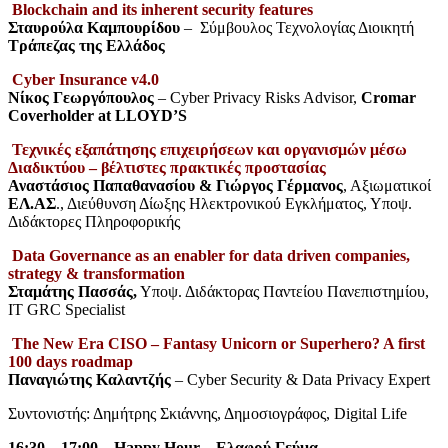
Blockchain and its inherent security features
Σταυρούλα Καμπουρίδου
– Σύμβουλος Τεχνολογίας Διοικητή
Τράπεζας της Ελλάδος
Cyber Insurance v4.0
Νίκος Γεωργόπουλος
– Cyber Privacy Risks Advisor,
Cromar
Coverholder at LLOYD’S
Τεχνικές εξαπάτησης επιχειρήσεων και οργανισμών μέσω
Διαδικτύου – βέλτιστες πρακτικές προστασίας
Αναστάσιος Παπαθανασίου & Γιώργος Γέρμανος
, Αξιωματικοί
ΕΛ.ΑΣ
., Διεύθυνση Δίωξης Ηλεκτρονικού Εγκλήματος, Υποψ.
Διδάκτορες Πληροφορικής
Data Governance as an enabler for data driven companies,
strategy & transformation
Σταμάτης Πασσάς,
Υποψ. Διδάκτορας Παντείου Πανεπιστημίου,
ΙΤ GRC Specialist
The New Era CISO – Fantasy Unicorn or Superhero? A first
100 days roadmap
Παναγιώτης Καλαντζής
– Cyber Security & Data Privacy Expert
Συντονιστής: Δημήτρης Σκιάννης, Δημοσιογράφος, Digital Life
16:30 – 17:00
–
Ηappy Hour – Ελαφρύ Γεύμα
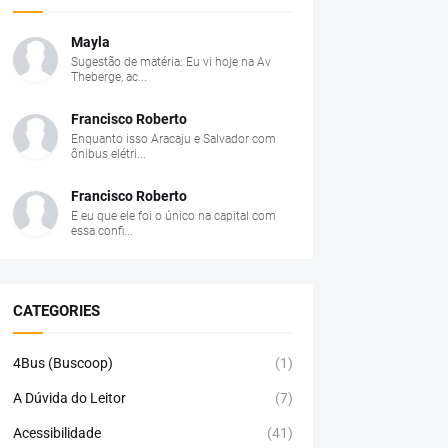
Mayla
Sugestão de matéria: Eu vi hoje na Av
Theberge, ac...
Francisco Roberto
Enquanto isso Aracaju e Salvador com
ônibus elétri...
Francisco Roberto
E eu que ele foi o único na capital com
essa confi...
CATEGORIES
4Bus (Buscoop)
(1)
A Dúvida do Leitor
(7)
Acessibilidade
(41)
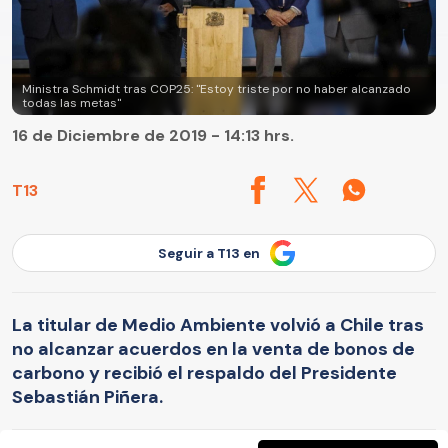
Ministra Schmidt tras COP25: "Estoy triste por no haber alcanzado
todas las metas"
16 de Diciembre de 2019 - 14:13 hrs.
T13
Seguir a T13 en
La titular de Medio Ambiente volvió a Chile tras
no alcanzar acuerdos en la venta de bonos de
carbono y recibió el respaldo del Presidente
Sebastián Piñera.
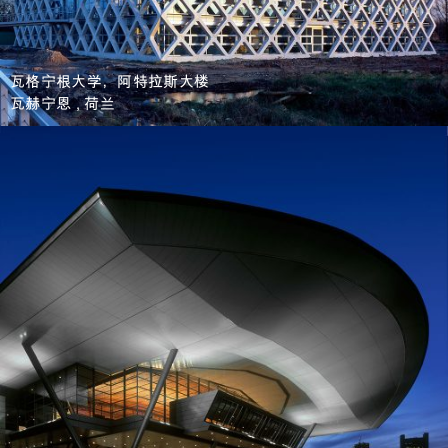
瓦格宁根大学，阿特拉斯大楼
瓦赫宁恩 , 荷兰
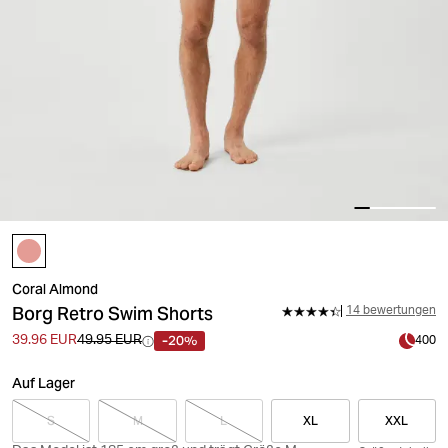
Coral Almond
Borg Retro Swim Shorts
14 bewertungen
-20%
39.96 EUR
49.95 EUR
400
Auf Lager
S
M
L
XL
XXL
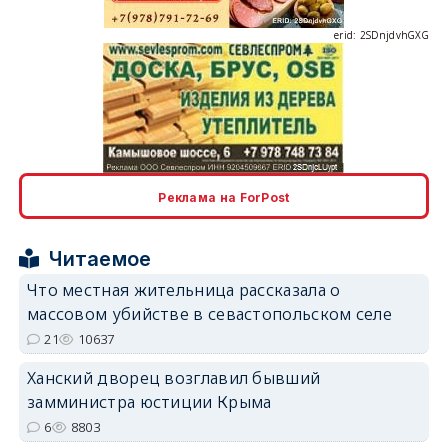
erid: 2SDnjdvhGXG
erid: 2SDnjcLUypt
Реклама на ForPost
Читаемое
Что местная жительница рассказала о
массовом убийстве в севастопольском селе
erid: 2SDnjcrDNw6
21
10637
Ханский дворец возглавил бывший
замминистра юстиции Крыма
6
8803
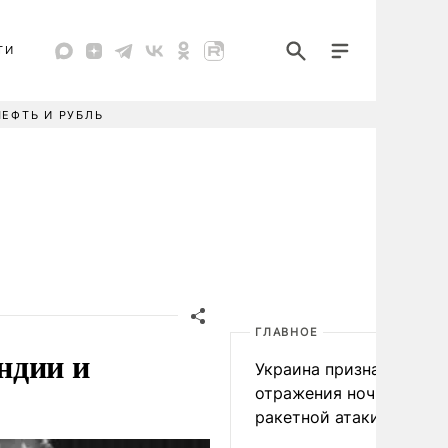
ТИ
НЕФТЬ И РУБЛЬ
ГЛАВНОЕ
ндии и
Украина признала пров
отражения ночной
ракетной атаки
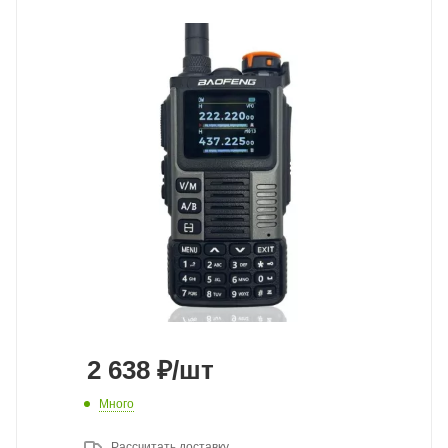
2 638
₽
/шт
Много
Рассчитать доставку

|---|

Throughout the records above, find the lines in which the word "Υποψ" appears and return them.

SOLUTION FOR THIS PROBLEM:
., Διεύθυνση Δίωξης Ηλεκτρονικού Εγκλήματος, Υποψ.
Υποψ. Διδάκτορας Παντείου Πανεπιστημίου,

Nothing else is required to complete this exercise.